### EXERCISE AIM
Word for word, restate the lines from the one holding "Высота - 2000, 2500, 3000, 3500, 4000, 4500, 5000, 5500, 6000." through the end of the data below, including both endpoints and nothing more.

Saved entries
+++
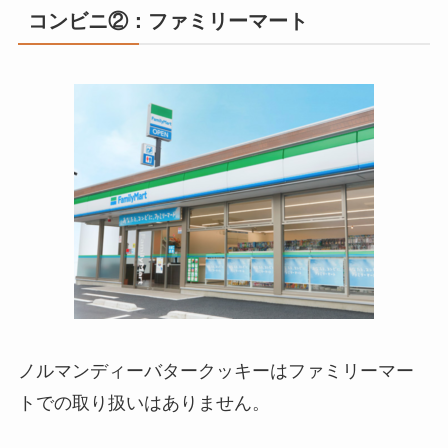
コンビニ②：ファミリーマート
ノルマンディーバタークッキーはファミリーマー
トでの取り扱いはありません。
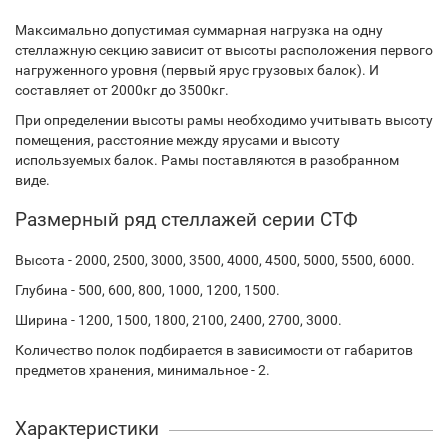
Максимально допустимая суммарная нагрузка на одну
стеллажную секцию зависит от высоты расположения первого
нагруженного уровня (первый ярус грузовых балок). И
составляет от 2000кг до 3500кг.
При определении высоты рамы необходимо учитывать высоту
помещения, расстояние между ярусами и высоту
используемых балок. Рамы поставляются в разобранном
виде.
Размерный ряд стеллажей серии СТФ
Высота - 2000, 2500, 3000, 3500, 4000, 4500, 5000, 5500, 6000.
Глубина - 500, 600, 800, 1000, 1200, 1500.
Ширина - 1200, 1500, 1800, 2100, 2400, 2700, 3000.
Количество полок подбирается в зависимости от габаритов
предметов хранения, минимальное - 2.
Характеристики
+++
### TASK SOLUTION
Высота - 2000, 2500, 3000, 3500, 4000, 4500, 5000, 5500, 6000.
Глубина - 500, 600, 800, 1000, 1200, 1500.
Ширина - 1200, 1500, 1800, 2100, 2400, 2700, 3000.
Количество полок подбирается в зависимости от габаритов
предметов хранения, минимальное - 2.
Характеристики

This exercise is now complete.